His new book 'Why Vote Leave' published this Spring, is the Number One political bestseller on Amazon, and has since become the bible for Brexiteers.
The book follows the tradition of Hannan's pin-up Enoch Powell, whose 'The Common Market – the case against' preceded the 1975 EC referendum. Both books deride the Brussels institutions, alleging that the support of interest groups is bought by its subsidies. Powell uses the term 'captured' whereas Hannan uses the French term déformation professionnelle. More fundamentally, both focus on the restoration of absolute Westminster sovereignty, alongside a new continental cooperation through some form of European free trade area.
Hannan's book is particularly pernicious because it is so full of conscious distortions and errors, which I recognise from his numerous speeches and blogs down the years. As another reviewer of the book, historian Niall Ferguson in the Sunday Times, concluded: "I do give a damn about this country’s economic future. And when I see the risks of Brexit being glossed over in ways that would disgrace an undergraduate essay, I feel anything but happy."
The book opens with Hannan's first day as an MEP, in which he is taken through the various expenses to which he was entitled. It is true that in 1999 the system was indefensibly slack and was widely and rightly criticised but, as he knows but does not explain, all has since been changed utterly.
Hannan does not tell his readers that in 2009 MEPs banned the employment of 'connected persons', as they are known at Westminster, where 169 MPs still employ a spouse or partner. As part of our post-2009 transparency programme, the European Parliament has set up a Lobbyists Register, although none has been established so far in Westminster. All parliamentary assistants in Brussels are now employed by the parliament itself and those in constituencies through a 'paying agent', who must be a chartered accountant or have a similar qualification.
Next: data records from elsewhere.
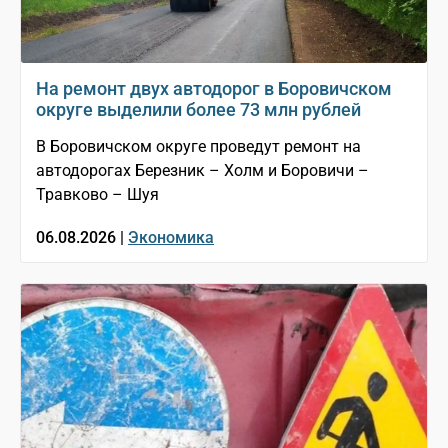
На ремонт двух автодорог в Боровичском
округе выделили более 73 млн рублей
В Боровичском округе проведут ремонт на
автодорогах Березник – Холм и Боровичи –
Травково – Шуя
06.08.2026 |
Экономика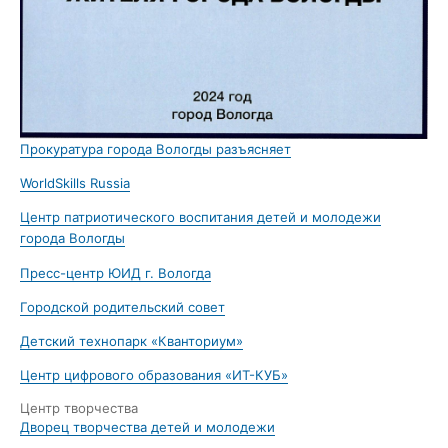
Прокуратура города Вологды разъясняет
WorldSkills Russia
Центр патриотического воспитания детей и молодежи
города Вологды
Пресс-центр ЮИД г. Вологда
Городской родительский совет
Детский технопарк «Кванториум»
Центр цифрового образования «ИТ-КУБ»
Центр творчества
Дворец творчества детей и молодежи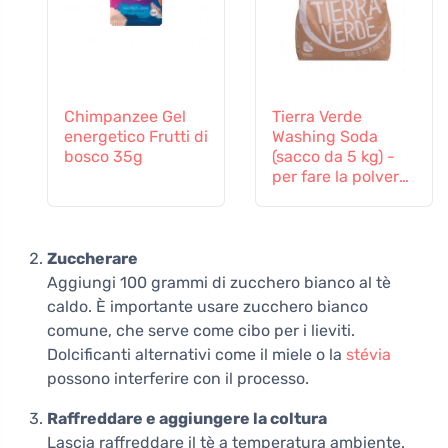
Chimpanzee Gel
Tierra Verde
energetico Frutti di
Washing Soda
bosco 35g
(sacco da 5 kg) -
per fare la polvere
fatta in casa
Zuccherare
Aggiungi 100 grammi di zucchero bianco al tè
caldo. È importante usare zucchero bianco
comune, che serve come cibo per i lieviti.
Dolcificanti alternativi come il miele o la
stévia
possono interferire con il processo.
Raffreddare e aggiungere la coltura
Lascia raffreddare il tè a temperatura ambiente.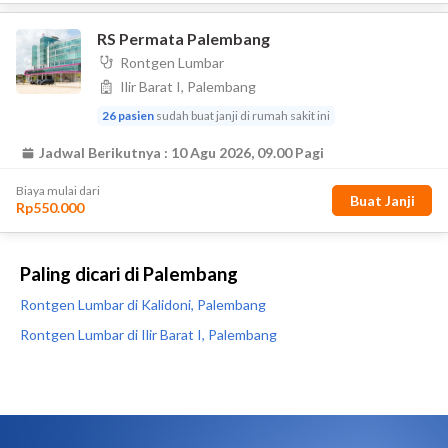
Paling dicari di Palembang
Rontgen Lumbar di Kalidoni, Palembang
Rontgen Lumbar di Ilir Barat I, Palembang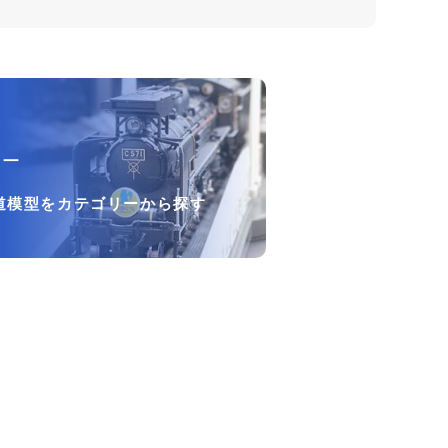
リー
道模型をカテゴリーから探す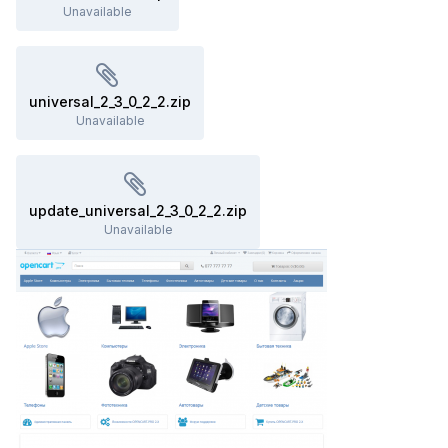
Unavailable
universal_2_3_0_2_2.zip
Unavailable
update_universal_2_3_0_2_2.zip
Unavailable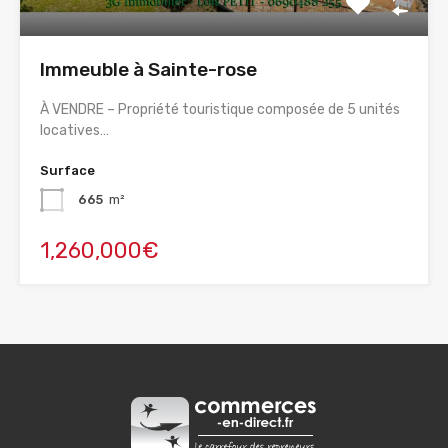
Immeuble à Sainte-rose
À VENDRE – Propriété touristique composée de 5 unités
locatives…
Surface
665
m²
1,260,000€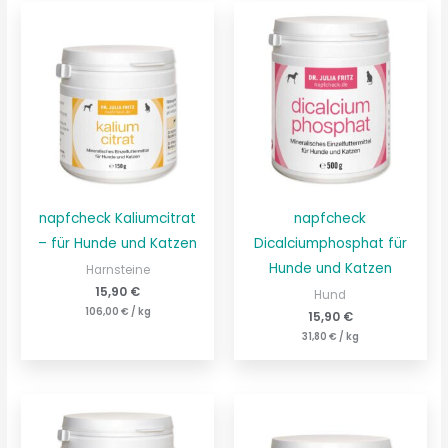
napfcheck Kaliumcitrat
napfcheck
– für Hunde und Katzen
Dicalciumphosphat für
Hunde und Katzen
Harnsteine
15,90
€
Hund
106,00
€
/
kg
15,90
€
31,80
€
/
kg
As Hannan says, MEPs used to be reimbursed on the basis of business class flights, even if they used Ryanair or walked to Brussels. He doesn't add that now they are reimbursed on proof of travel at the lowest flexible fare. Deriding the MEPs' daily allowance would be fair if reference was also made to the higher £300 tax-free House of Lords allowance.
As chairman for five years of the European Parliament's Audit Panel, I not only oversaw the 35 internal auditors checking off each department, but also witnessed a comprehensive and highly positive external audit by one of the Big Four accounting firms. As in any institution, especially one where 28 nations and many differing cultures are present, there were bad eggs. Prosecutions and prison are now the result and there are cases pending.
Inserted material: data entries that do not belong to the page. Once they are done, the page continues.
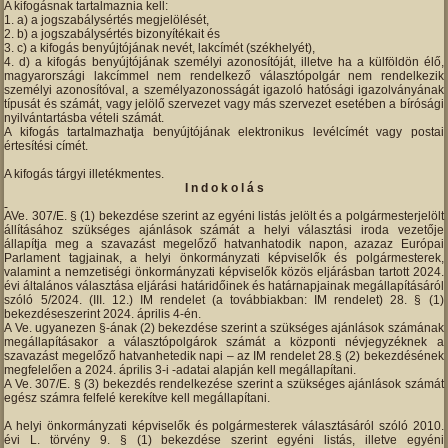
A kifogásnak tartalmaznia kell:
a) a jogszabálysértés megjelölését,
b) a jogszabálysértés bizonyítékait és
c) a kifogás benyújtójának nevét, lakcímét (székhelyét),
d) a kifogás benyújtójának személyi azonosítóját, illetve ha a külföldön élő,
magyarországi lakcímmel nem rendelkező választópolgár nem rendelkezik
személyi azonosítóval, a személyazonosságát igazoló hatósági igazolványának
típusát és számát, vagy jelölő szervezet vagy más szervezet esetében a bírósági
nyilvántartásba vételi számát.
A kifogás tartalmazhatja benyújtójának elektronikus levélcímét vagy postai
értesítési címét.
A kifogás tárgyi illetékmentes.
I n d o k o l á s
AVe. 307/E. § (1) bekezdése szerint az egyéni listás jelölt és a polgármesterjelölt
állításához szükséges ajánlások számát a helyi választási iroda vezetője
állapítja meg a szavazást megelőző hatvanhatodik napon, azazaz Európai
Parlament tagjainak, a helyi önkormányzati képviselők és polgármesterek,
valamint a nemzetiségi önkormányzati képviselők közös eljárásban tartott 2024.
évi általános választása eljárási határidőinek és határnapjainak megállapításáról
szóló 5/2024. (III. 12.) IM rendelet (a továbbiakban: IM rendelet) 28. § (1)
bekezdéseszerint 2024. április 4-én.
A Ve. ugyanezen §-ának (2) bekezdése szerint a szükséges ajánlások számának
megállapításakor a választópolgárok számát a központi névjegyzéknek a
szavazást megelőző hatvanhetedik napi – az IM rendelet 28.§ (2) bekezdésének
megfelelően a 2024. április 3-i -adatai alapján kell megállapítani.
A Ve. 307/E. § (3) bekezdés rendelkezése szerint a szükséges ajánlások számát
egész számra felfelé kerekítve kell megállapítani.
A helyi önkormányzati képviselők és polgármesterek választásáról szóló 2010.
évi L. törvény 9. § (1) bekezdése szerint egyéni listás, illetve egyéni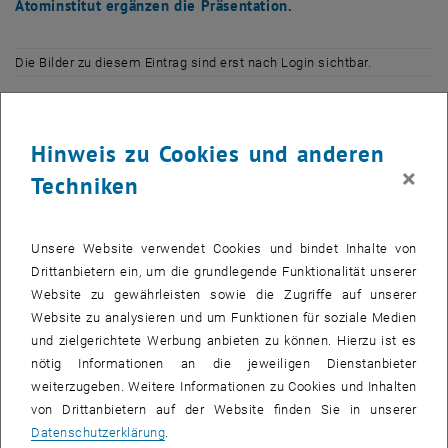
Atominstitut ergänzen die Präsentation.
Die Bilder zu diesem Eintrag sind erst nach Login sichtbar.
Das Projektteam um Vizerektor Gerhard Schimak und Projektleiter
Gerald Hodecek steht Ihnen gerne für Fragen und Diskussionen zur
Hinweis zu Cookies und anderen
Verfügung.
×
Techniken
Das Highlight der Veranstaltung ist die moderierte
Talkrunde mit
BIG-Geschäftsführer Christoph Stadlhuber und Rektor Peter
Unsere Website verwendet Cookies und bindet Inhalte von
Skalicky
am Nachmittag ab 16:00 Uhr. Anforderungen an eine
Drittanbietern ein, um die grundlegende Funktionalität unserer
moderne TU zur Gestaltung der Zukunft der Technik stehen im
Website zu gewährleisten sowie die Zugriffe auf unserer
Mittelpunkt der Diskussion. Im Anschluss daran kann im
Website zu analysieren und um Funktionen für soziale Medien
informelleren Rahmen, bei Kaffee und Kuchen, die Diskussion über
und zielgerichtete Werbung anbieten zu können. Hierzu ist es
das Projekt weitergehen.
nötig Informationen an die jeweiligen Dienstanbieter
weiterzugeben. Weitere Informationen zu Cookies und Inhalten
ACHTUNG! TERMINÄNDERUNG: TU-Spaziergänge: 13:00, 15:00 und
von Drittanbietern auf der Website finden Sie in unserer
nach der Talkrunde
Datenschutzerklärung
.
While true that EU officials and MEPs are taxed uniformly at the EU rate, which is around 20%, many MEPs – including every UK MEP – have opted to be taxed at their higher national rates. Hannan ignores this.
Similar examples of misleading omissions can be found throughout the book which instead majors on the issues of sovereignty and a misty alternative to EU membership. Its cover carries endorsements from Boris Johnson, who himself propagated many Brussels myths while a Daily Telegraph correspondent there, Michael Gove and Kate Hoey. Writing from an insider’s perspective, I can assure them that they have been very badly misinformed.
Edward McMillan-Scott was a Yorkshire & Humber MEP 1984-2014 and European parliament vice-president 2004-2014. A former leader of the Conservative MEPs, he opposed David Cameron's split from the mainstream EPP Group in 2009 and sat as a LibDem until 2014. He is a patron of the non-party European Movement.